The IHS Markit’s Construction PMI has found that (86%) of survey respondents reported a reduction in business activity since March 2020, reflecting widespread site closures and shutdowns across the supply chain in response to the public health emergency. Seasonally adjusted IHS Markit/CIPS UK Construction Total Activity Index fell from 39.3 in March 2020 to 8.2 in April 2020, a downturn in overall construction output.
All three main categories of construction work experienced a survey-record fall during April 2020, with declines in house building (7.3) and commercial activity (7.7) exceeding that for civil engineering (14.6). Lower volumes of construction output were almost exclusively attributed to business closures in April 2020, with survey respondents often commenting on complete stoppages of activity on site due to the coronavirus (COVID-19) pandemic. April 2020 data also highlighted a severe impact on construction supply chains, with closures at builders’ merchants and stoppages of manufacturing production leading to widespread supply shortages.
Caroline Gumble, Chief Executive at the CIOB, commented:
“A key factor in our economic recovery is how the government supports industry.

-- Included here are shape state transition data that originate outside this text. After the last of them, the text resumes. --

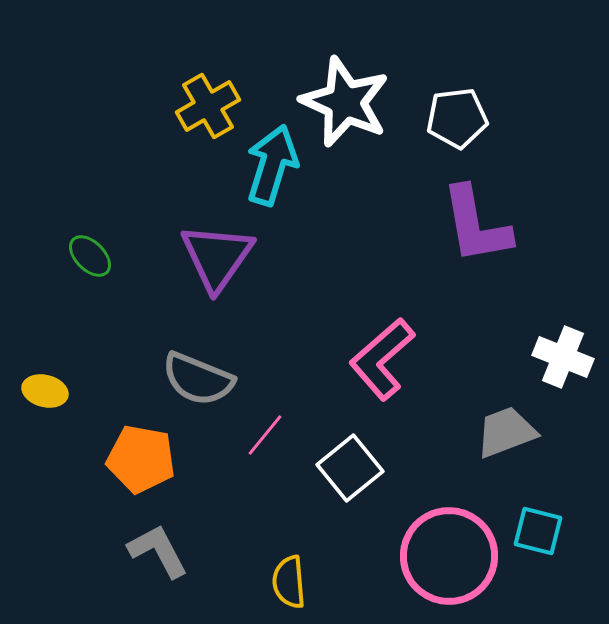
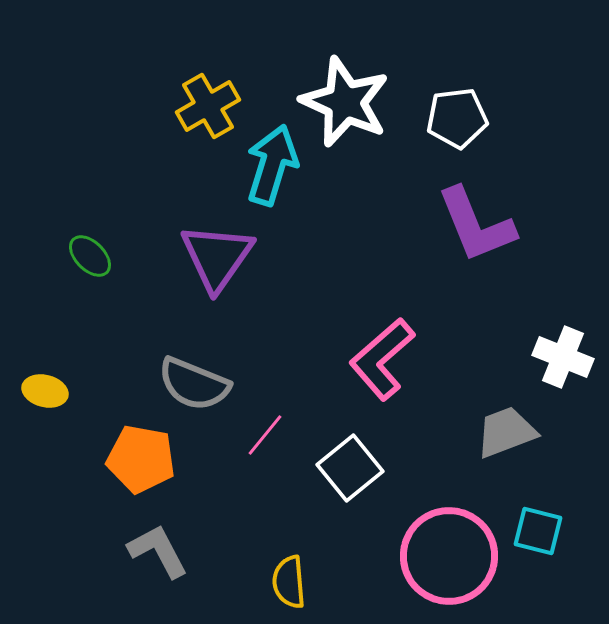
purple L-shape: rotated 12 degrees counterclockwise
gray semicircle: moved 4 px left, 5 px down
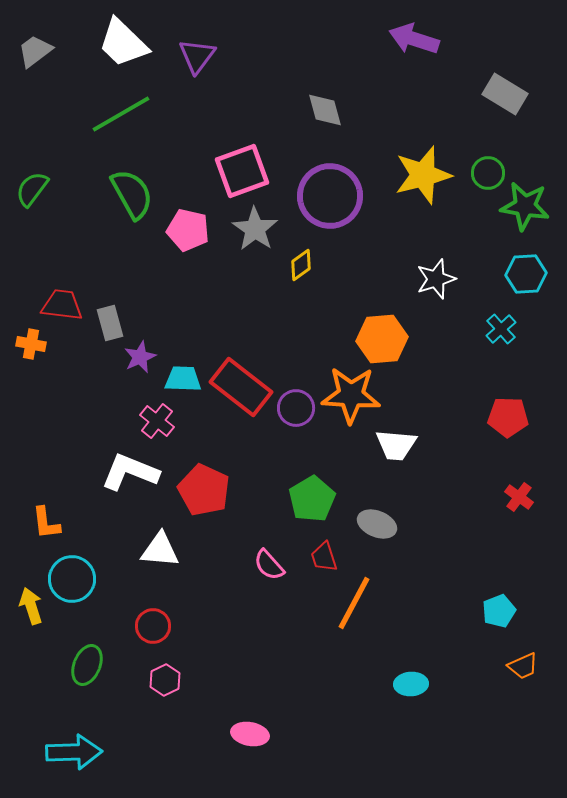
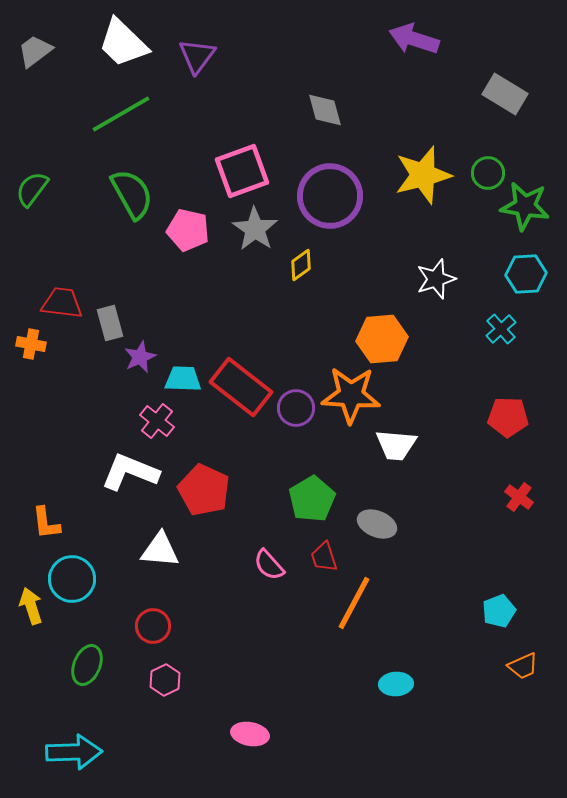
red trapezoid at (62, 305): moved 2 px up
cyan ellipse at (411, 684): moved 15 px left
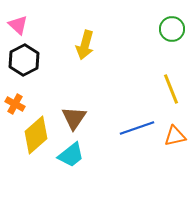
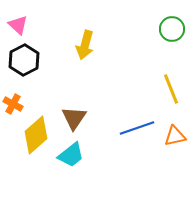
orange cross: moved 2 px left
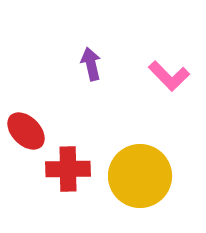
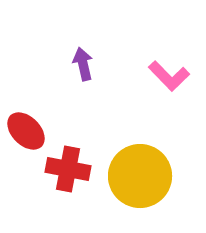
purple arrow: moved 8 px left
red cross: rotated 12 degrees clockwise
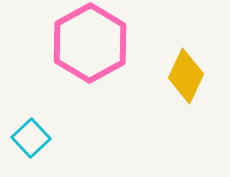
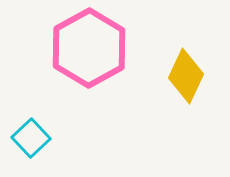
pink hexagon: moved 1 px left, 5 px down
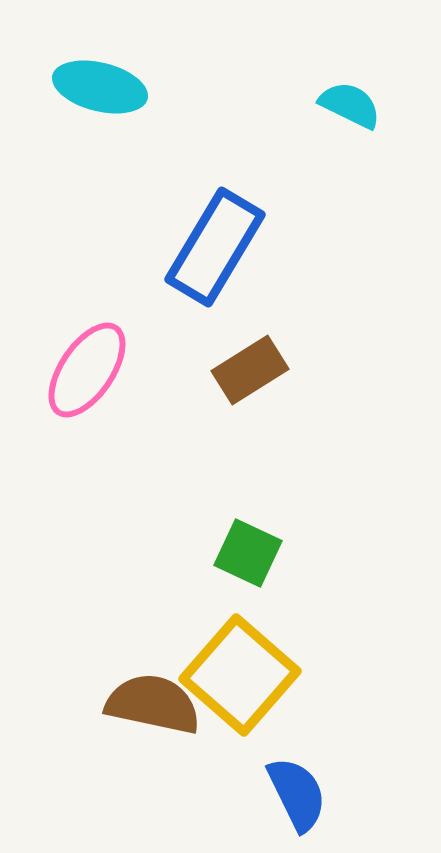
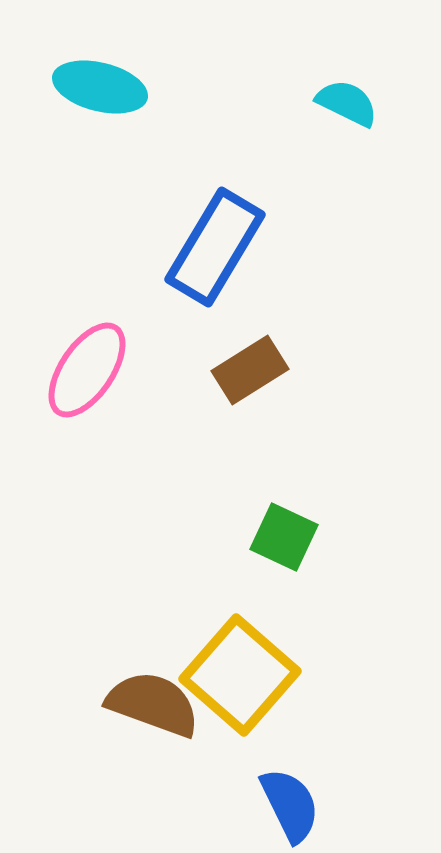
cyan semicircle: moved 3 px left, 2 px up
green square: moved 36 px right, 16 px up
brown semicircle: rotated 8 degrees clockwise
blue semicircle: moved 7 px left, 11 px down
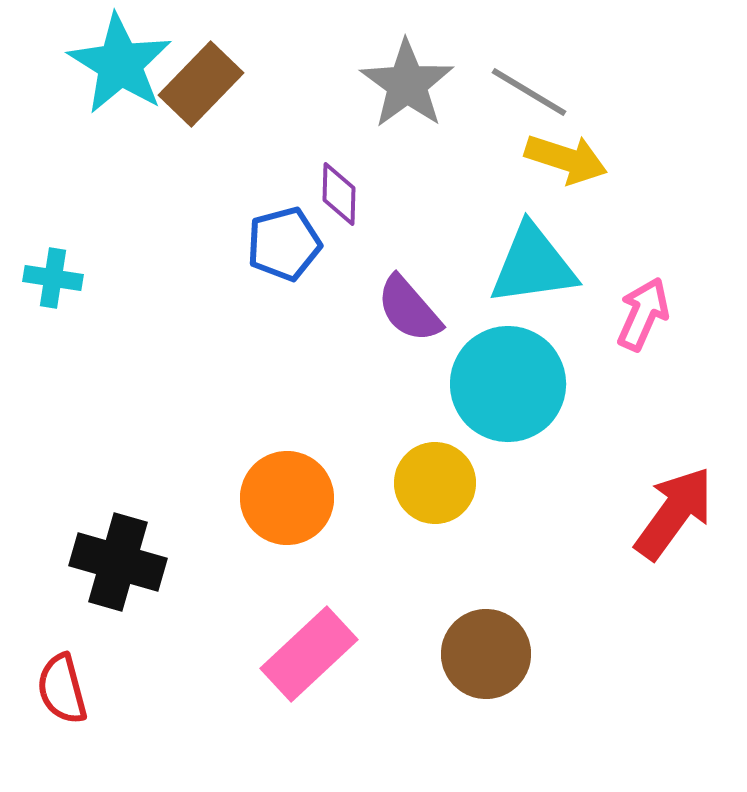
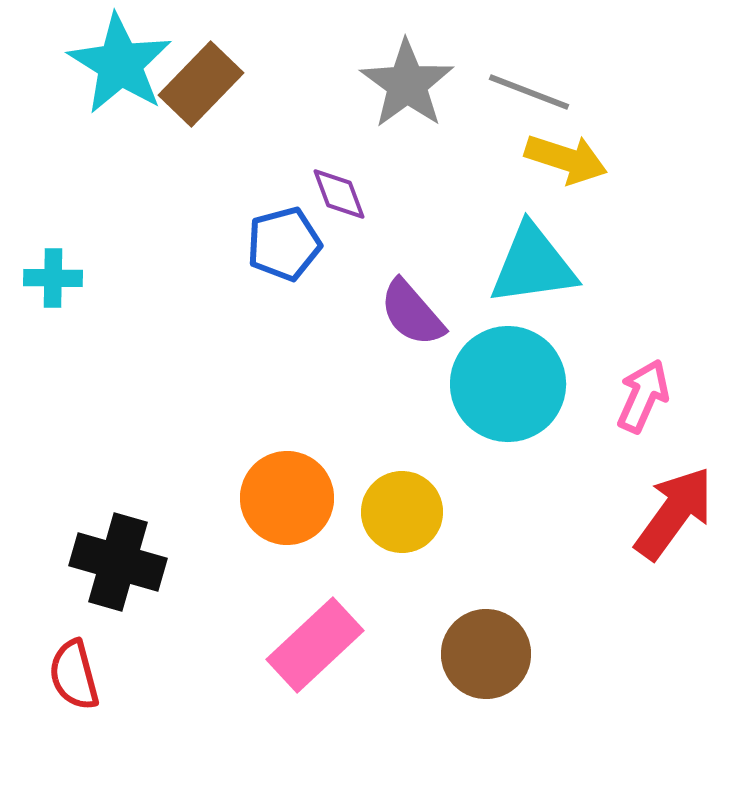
gray line: rotated 10 degrees counterclockwise
purple diamond: rotated 22 degrees counterclockwise
cyan cross: rotated 8 degrees counterclockwise
purple semicircle: moved 3 px right, 4 px down
pink arrow: moved 82 px down
yellow circle: moved 33 px left, 29 px down
pink rectangle: moved 6 px right, 9 px up
red semicircle: moved 12 px right, 14 px up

It is vital that government takes steps to ensure the construction industry remains strong during this uncertain time and provides support for trained professionals to deliver current projects and develop a pipeline of work for the future.
"Construction professionals clearly feel confident about their ability to get and keep a job, to improve their financial situation and advance in their careers, which shows that despite the output stagnation, the industry remains hopeful for the future.
"But while we remain strongly supportive of getting the construction industry back to work, we must continue to follow government guidelines and find pragmatic ways to ensure the workforce and the general public are kept safe. We must also continue to work collaboratively within the industry, taking an approach to our partners and the supply chain which is focussed on communicating effectively and cooperating to pragmatically resolve any contractual issues that may come up between us.”